NaCTeM

Automatic Summarisation for Systematic Reviews using Text Mining (ASSERT)

Overview

The ASSERT project centres around providing for broader institutional involvement in text mining through a community call, whilst at the same time developing an exemplar service for the social sciences domain.

The overall objectives of the proposed community call are:

  1. to liase with domain experts from other institutions who will use text mining as an integral part of their projects supported under the community call
  2. to configure appropriate text mining workflows for the specified purposes of the supported projects
  3. to demonstrate the applicability of the text mining technology in social sciences;
  4. to disseminate the benefits of text mining to the wider social sciences community via NaCTeM services.

The overall objectives of the proposed exemplar service are:

  1. to develop cost-effective and rapid methods for locating relevant studies for input to a systematic review using a combination of text mining techniques;
  2. to apply a suite of text mining tools which will support novel methods of information management in the domain of social science systematic reviews (document clustering, information extraction and text summarisation);
  3. to demonstrate the applicability of the text mining technology in social sciences, in cooperation with the EPPI currently heavily involved in producing systematic reviews;
  4. to disseminate the benefits of text mining to the wider social sciences community via NaCTeM services.

What is a Systematic Review

Before undertaking any new policy, practice, research, or before making any other decisions it can be useful to find out what is already known about an issue in a fair, unbiased manner, in order to be of any scientific value to the community. This knowledge may include the findings of individual research studies that might, alone, be limited in their applicability and vulnerable to bias. In order to minimise this bias, therefore, a large number of people and organisations, such as the Cochrane Collaboration, the Centre for Reviews and Dissemination's guidelines have developed methods for locating research evidence and synthesising it in order to inform decision-making. They have developed ways of conducting literature reviews of research in a systematic way, which provide users with a 'short-cut' to relevant evidence.

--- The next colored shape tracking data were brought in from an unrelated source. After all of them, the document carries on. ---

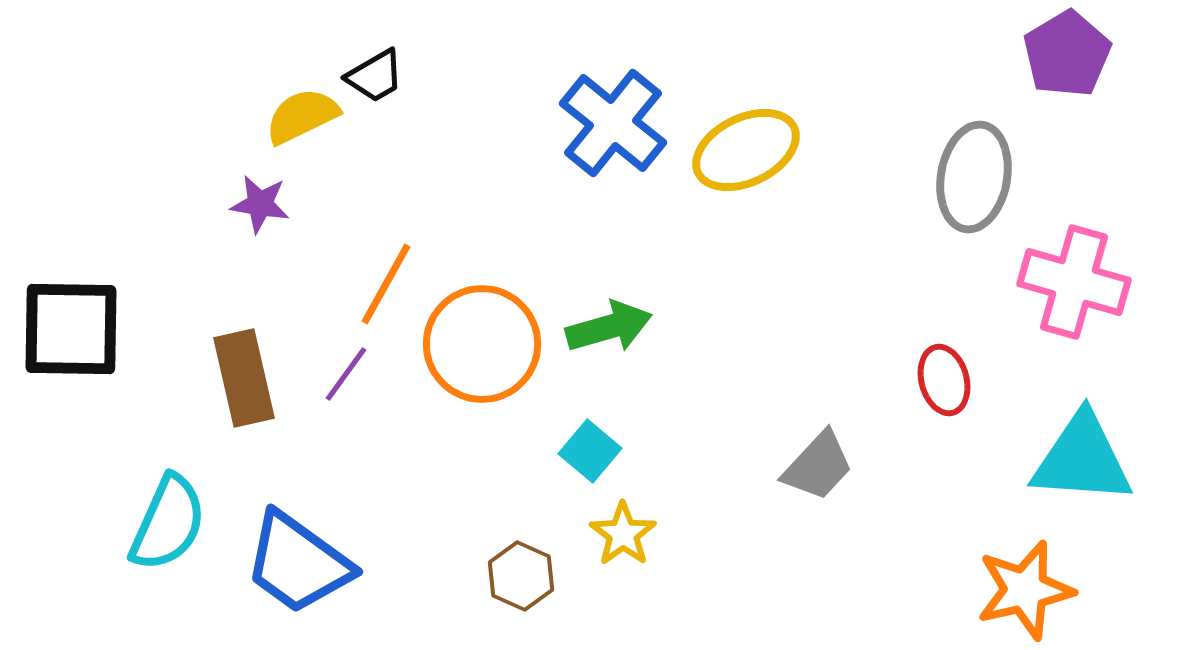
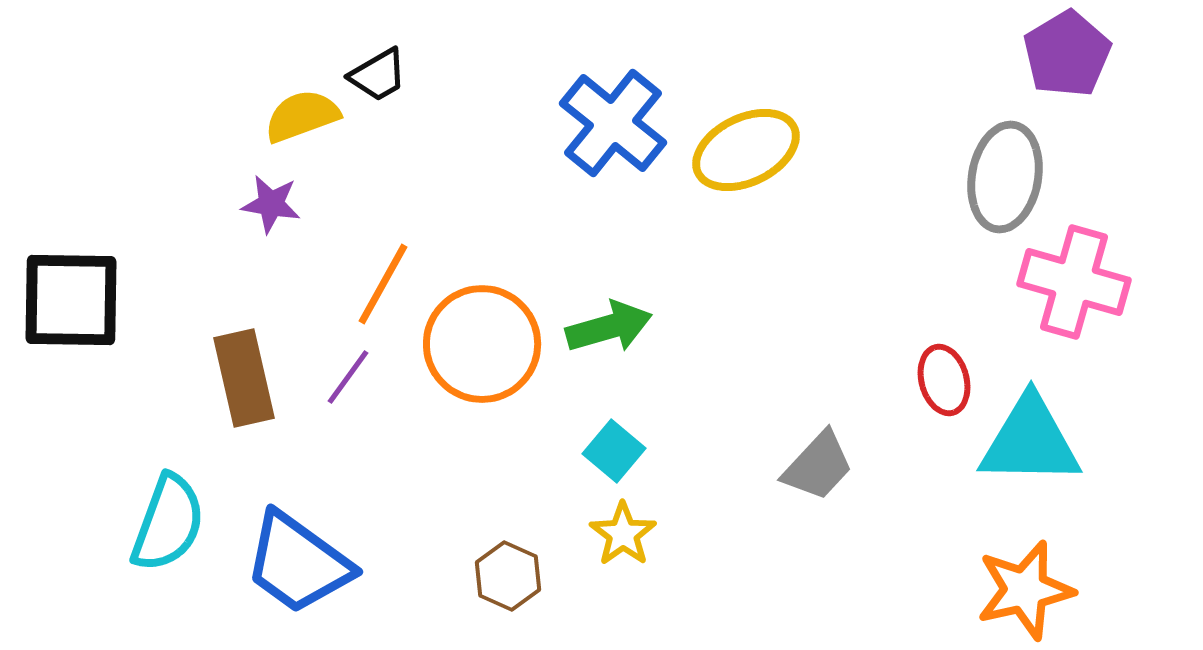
black trapezoid: moved 3 px right, 1 px up
yellow semicircle: rotated 6 degrees clockwise
gray ellipse: moved 31 px right
purple star: moved 11 px right
orange line: moved 3 px left
black square: moved 29 px up
purple line: moved 2 px right, 3 px down
cyan square: moved 24 px right
cyan triangle: moved 52 px left, 18 px up; rotated 3 degrees counterclockwise
cyan semicircle: rotated 4 degrees counterclockwise
brown hexagon: moved 13 px left
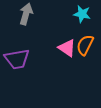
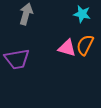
pink triangle: rotated 18 degrees counterclockwise
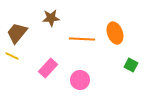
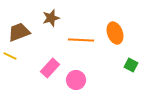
brown star: rotated 12 degrees counterclockwise
brown trapezoid: moved 2 px right, 1 px up; rotated 30 degrees clockwise
orange line: moved 1 px left, 1 px down
yellow line: moved 2 px left
pink rectangle: moved 2 px right
pink circle: moved 4 px left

Systematic reviews usually proceed along the following stages:

  1. First, extensive searches are carried out in order to locate as much relevant research as posible according to a query. These searches often include electronic databases, scanning reference lists and searching for unpublished literature. This stage includes the definition of a set of inclusion and exclusion criteria on which the researchers base their searching.
  2. Then the mass of the data retrieved by this process is screened until only the most relevant and reliable literature remains to form the focus of the review.
  3. Finally, the literature is synthesised and summary reports are written to inform policy and practice. The summaries of research which are produced in this systematic way are then used to help users of the research to make evidence based decisions.

Currently, this task is performed manually by the researchers, who often encounter many problems. The proliferation of information in textual form means that the quantity of potentially relelvant literature retrieved in the early stages of review can become unmanageable. Reviewers have been accustomed to sacrificing specificity in their searches in order to ensure they have not missed any relevant studies. They conduct searches which yield large numbers of 'hits'. They download the titles and abstracts, usually into bibliographic software, and look through them manually. This process is often called 'screening' and is the most time-consuming part of the review. Reviewers are finding that they sometimes need to scan through tens of thousands of titles and abstracts which are retrieved from large databases such as ERIC and Medline to decide whether or not they meet the inclusion criteria for a review.